*** MATERIAL TO PROCESS ***
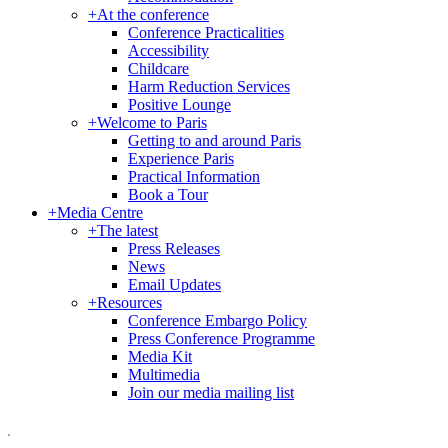
+
At the conference
Conference Practicalities
Accessibility
Childcare
Harm Reduction Services
Positive Lounge
+
Welcome to Paris
Getting to and around Paris
Experience Paris
Practical Information
Book a Tour
+
Media Centre
+
The latest
Press Releases
News
Email Updates
+
Resources
Conference Embargo Policy
Press Conference Programme
Media Kit
Multimedia
Join our media mailing list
***
● TASK INSTRUCTIONS
Scan the material above for the string "Paris" and copy every line that has it.

● SOLUTION FOR THIS PROBLEM
Welcome to Paris
Getting to and around Paris
Experience Paris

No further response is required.